» **Action item**: Locate the line that contains "Look at this". Copy it and every following line through the end of the records, exactly, and include nothing else.

[Collected data]

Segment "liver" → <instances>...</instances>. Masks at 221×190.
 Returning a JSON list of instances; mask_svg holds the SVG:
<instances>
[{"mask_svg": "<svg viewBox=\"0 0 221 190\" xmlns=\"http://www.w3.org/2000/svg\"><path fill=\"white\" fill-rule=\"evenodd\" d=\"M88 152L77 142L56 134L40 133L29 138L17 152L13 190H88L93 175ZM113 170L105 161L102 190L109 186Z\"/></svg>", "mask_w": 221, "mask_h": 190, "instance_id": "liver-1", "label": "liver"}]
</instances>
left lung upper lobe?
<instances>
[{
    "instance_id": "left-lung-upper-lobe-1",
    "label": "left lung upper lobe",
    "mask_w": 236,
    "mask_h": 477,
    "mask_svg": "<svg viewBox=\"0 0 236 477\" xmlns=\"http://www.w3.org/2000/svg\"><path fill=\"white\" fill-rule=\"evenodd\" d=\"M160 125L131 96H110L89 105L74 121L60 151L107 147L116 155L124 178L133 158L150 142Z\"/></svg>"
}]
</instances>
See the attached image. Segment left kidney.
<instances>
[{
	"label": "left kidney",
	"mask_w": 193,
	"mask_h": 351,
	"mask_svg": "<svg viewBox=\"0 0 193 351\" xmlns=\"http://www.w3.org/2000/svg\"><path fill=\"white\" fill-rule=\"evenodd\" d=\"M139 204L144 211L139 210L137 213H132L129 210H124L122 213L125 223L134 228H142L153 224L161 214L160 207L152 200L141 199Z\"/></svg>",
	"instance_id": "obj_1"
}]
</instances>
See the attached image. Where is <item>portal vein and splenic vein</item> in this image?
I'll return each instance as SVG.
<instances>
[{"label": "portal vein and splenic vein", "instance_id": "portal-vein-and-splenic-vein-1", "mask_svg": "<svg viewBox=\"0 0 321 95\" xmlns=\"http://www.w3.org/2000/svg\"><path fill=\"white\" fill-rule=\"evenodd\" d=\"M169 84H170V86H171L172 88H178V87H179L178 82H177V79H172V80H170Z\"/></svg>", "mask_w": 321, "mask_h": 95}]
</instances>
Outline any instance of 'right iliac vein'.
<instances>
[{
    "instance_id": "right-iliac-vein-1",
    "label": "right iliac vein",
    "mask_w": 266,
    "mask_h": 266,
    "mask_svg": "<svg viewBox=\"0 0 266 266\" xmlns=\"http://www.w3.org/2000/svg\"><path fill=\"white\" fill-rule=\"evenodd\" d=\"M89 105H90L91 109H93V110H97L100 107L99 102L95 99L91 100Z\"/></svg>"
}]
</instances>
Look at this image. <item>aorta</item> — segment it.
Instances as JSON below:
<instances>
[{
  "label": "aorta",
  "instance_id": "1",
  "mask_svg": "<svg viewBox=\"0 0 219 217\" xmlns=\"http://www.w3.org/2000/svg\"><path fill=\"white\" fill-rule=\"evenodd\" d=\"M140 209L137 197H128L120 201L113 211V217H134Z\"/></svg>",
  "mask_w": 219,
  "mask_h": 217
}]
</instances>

» **Solution to the exercise**:
Look at this image. <item>aorta</item> — segment it.
Instances as JSON below:
<instances>
[{
  "label": "aorta",
  "instance_id": "1",
  "mask_svg": "<svg viewBox=\"0 0 219 217\" xmlns=\"http://www.w3.org/2000/svg\"><path fill=\"white\" fill-rule=\"evenodd\" d=\"M140 209L137 197H128L120 201L113 211V217H134Z\"/></svg>",
  "mask_w": 219,
  "mask_h": 217
}]
</instances>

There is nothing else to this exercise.